Liam started transitional kindergarten this August at H.O. He is so happy to be at school with sissy. They love seeing each other in between recesses. He is thriving and loving Nikki his teacher. About three weeks into school Liam did start to have loose stools. I kept an eye on him, making sure we did not deviate from healthy eating. I thought maybe I could get him through with the diet, but no such luck. After two weeks I realized he was getting worse. I started him on 5 mg of prednisone, because usually a tiny dose can get him cleared up. Unfortunately it did not work and he got even worse. After talking with his doctor we bumped him up to 10 mg hoping that would do the trick and again he got worse. We bumped him up to 20 mg and did stool samples, blood work to see what was going on. Liam was such a trooper. He cried when they put the band around his arm and was very nervous.
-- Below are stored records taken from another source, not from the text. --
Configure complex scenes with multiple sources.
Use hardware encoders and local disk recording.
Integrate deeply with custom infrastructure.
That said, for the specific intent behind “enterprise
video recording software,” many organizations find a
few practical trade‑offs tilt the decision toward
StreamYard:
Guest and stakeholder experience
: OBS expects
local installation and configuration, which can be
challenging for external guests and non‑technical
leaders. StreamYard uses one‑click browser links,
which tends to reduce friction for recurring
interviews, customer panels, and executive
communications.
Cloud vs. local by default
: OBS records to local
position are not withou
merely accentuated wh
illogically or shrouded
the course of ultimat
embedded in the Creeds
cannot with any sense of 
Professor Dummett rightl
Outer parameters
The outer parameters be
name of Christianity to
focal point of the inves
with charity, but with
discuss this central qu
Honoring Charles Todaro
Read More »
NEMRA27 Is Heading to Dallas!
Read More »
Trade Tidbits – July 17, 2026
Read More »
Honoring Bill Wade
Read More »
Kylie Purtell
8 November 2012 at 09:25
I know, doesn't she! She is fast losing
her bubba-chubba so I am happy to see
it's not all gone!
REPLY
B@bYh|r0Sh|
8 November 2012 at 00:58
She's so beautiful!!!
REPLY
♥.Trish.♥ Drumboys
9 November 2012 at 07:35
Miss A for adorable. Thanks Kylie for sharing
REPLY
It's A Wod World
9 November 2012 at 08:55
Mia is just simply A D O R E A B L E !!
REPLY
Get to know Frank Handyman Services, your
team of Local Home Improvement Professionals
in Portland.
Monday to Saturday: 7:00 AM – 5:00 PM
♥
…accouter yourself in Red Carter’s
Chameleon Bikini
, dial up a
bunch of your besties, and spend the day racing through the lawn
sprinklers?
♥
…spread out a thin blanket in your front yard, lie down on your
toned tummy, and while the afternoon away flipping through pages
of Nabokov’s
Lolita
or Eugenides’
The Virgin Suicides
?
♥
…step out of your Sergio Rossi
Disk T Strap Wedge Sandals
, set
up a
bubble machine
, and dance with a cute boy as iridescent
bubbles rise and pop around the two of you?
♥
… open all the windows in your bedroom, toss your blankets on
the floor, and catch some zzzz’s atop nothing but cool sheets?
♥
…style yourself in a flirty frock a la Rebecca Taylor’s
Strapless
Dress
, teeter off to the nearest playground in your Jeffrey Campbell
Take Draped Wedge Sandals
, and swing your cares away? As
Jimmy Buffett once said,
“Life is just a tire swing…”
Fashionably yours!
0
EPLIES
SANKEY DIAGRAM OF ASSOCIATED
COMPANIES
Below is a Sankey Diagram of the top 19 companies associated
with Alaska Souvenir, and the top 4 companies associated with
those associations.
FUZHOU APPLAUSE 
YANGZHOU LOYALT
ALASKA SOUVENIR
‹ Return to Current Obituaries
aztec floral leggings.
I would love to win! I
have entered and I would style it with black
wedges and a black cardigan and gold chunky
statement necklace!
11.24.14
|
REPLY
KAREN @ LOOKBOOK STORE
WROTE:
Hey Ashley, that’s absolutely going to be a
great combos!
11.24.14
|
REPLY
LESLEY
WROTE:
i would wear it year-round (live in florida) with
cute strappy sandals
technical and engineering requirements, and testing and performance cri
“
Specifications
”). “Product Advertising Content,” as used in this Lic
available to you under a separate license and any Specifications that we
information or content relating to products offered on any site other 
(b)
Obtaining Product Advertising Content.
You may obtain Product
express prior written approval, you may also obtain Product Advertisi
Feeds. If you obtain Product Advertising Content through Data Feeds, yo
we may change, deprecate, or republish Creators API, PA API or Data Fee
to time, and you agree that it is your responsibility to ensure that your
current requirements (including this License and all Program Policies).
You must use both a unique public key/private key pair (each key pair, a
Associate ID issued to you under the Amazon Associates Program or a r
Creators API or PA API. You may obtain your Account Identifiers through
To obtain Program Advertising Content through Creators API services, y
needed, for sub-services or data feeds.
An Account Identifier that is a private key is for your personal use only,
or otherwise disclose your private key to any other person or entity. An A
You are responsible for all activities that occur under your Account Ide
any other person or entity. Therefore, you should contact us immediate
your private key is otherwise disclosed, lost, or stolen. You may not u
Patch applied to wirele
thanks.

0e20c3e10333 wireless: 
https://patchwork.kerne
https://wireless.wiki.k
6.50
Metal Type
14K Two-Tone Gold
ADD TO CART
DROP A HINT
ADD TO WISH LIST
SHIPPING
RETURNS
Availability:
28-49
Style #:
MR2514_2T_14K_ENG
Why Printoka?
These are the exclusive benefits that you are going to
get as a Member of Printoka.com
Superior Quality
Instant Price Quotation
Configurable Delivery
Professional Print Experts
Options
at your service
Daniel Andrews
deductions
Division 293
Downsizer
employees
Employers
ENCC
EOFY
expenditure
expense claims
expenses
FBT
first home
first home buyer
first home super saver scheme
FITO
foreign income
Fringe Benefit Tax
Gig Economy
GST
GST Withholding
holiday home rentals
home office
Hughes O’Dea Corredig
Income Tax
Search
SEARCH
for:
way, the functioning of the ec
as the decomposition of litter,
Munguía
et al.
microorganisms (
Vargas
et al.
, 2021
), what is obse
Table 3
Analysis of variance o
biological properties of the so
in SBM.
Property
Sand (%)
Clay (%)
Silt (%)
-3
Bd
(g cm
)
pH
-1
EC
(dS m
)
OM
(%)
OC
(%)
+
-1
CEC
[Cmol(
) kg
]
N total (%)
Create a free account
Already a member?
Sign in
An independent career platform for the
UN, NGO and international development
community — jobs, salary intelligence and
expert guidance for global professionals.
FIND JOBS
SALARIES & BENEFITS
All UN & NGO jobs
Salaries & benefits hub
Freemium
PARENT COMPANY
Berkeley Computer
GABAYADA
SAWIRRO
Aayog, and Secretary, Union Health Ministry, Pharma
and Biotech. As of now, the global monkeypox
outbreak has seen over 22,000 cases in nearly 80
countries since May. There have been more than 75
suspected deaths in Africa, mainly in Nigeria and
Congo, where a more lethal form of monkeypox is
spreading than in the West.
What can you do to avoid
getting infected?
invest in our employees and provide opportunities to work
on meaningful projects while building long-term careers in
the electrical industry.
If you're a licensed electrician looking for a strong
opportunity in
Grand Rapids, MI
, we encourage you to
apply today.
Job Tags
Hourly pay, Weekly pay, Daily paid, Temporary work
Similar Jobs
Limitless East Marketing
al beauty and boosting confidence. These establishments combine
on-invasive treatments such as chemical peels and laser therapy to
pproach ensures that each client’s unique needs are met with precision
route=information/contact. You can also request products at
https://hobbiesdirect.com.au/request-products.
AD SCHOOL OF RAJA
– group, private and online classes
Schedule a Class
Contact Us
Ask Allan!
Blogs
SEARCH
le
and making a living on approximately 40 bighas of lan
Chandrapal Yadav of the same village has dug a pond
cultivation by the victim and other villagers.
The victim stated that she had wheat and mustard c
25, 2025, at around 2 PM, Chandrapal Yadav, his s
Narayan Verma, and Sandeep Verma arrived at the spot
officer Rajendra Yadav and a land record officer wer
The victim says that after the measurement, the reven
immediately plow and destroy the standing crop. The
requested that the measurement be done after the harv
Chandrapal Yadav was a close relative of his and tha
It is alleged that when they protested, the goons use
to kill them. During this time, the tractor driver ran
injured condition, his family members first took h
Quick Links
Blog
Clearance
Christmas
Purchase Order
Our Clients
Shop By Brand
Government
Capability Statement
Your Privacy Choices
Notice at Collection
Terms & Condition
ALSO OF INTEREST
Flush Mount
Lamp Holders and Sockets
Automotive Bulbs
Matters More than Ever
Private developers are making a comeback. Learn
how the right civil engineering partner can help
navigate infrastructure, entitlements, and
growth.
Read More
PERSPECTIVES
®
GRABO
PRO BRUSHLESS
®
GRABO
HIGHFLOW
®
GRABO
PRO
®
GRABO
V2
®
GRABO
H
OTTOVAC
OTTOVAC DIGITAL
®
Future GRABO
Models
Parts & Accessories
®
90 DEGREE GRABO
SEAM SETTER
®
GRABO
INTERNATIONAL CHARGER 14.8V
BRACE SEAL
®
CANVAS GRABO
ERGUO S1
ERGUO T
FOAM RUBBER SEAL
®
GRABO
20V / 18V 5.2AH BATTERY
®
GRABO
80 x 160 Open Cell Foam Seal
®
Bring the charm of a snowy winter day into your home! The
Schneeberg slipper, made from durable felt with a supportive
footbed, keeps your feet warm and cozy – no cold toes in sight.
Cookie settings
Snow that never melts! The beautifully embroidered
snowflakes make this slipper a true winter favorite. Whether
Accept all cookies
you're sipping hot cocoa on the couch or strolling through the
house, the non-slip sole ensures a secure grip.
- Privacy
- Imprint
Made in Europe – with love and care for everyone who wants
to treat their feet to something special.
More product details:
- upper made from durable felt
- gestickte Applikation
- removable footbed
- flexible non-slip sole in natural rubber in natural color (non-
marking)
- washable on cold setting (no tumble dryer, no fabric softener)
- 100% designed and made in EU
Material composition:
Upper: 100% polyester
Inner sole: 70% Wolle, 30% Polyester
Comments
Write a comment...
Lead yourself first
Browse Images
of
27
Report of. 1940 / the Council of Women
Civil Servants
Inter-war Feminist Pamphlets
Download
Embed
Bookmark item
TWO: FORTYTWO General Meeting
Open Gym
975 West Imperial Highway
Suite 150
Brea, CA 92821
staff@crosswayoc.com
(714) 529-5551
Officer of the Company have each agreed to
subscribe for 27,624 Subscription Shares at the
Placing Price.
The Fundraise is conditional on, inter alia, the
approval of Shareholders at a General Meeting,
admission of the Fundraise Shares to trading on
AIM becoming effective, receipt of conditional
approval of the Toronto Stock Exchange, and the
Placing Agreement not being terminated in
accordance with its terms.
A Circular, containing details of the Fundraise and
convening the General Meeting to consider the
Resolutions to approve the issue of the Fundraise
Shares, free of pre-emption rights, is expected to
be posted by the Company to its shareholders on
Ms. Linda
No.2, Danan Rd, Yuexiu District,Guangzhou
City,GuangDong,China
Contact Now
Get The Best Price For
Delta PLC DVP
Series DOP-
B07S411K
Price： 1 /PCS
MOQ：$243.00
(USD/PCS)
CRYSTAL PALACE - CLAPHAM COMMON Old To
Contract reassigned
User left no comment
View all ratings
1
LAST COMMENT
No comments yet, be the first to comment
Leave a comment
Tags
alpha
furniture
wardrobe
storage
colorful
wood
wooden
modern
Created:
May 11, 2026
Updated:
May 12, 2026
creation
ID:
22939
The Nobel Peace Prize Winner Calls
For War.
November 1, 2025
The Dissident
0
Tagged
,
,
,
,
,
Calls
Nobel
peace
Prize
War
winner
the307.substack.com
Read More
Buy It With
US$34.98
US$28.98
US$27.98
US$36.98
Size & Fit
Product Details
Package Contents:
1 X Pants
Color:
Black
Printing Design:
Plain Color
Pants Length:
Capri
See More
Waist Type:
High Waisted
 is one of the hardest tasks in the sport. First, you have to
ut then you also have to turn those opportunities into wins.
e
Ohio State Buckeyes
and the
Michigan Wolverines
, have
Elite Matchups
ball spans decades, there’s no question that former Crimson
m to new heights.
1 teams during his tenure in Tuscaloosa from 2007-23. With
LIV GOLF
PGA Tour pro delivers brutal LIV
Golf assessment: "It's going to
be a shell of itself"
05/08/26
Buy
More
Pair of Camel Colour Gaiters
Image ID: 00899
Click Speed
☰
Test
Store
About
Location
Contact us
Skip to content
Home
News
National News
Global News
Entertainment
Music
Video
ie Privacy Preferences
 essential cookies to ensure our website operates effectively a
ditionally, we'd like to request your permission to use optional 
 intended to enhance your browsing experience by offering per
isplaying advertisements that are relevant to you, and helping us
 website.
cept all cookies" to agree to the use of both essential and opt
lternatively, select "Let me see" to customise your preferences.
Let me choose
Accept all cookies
I asked him if he wanted me to cover his eyes. He said "yes". As soon as I did that I started talking in his ear telling him to take slow deep breaths. I did not know if it would work, but he went for it. Slowly he started to calm down and breathe through the whole blood test. We were so proud of him. Even the nurse taking his blood could not stop telling him how brave he was. She said "Liam I wish all kids were as brave as you". I think he was proud of himself. 
A week went by and the doctor called to tell me everything came back fine. I told her we had a new symptom that morning. Liam woke up at 5 am screaming in pain. He cried for about 45 minutes until he threw up about a cup of mucus. We did not know what to make of it. Liam looked at me and said I all better mom and curled up in my arms and fell back to sleep.  She suggested we start him on Flagyl and see if we can get him over the hump. She could not explain to me why Flagyl would work, nor why he threw up,which upset me a little. I hate giving my kids medicines without knowing why. 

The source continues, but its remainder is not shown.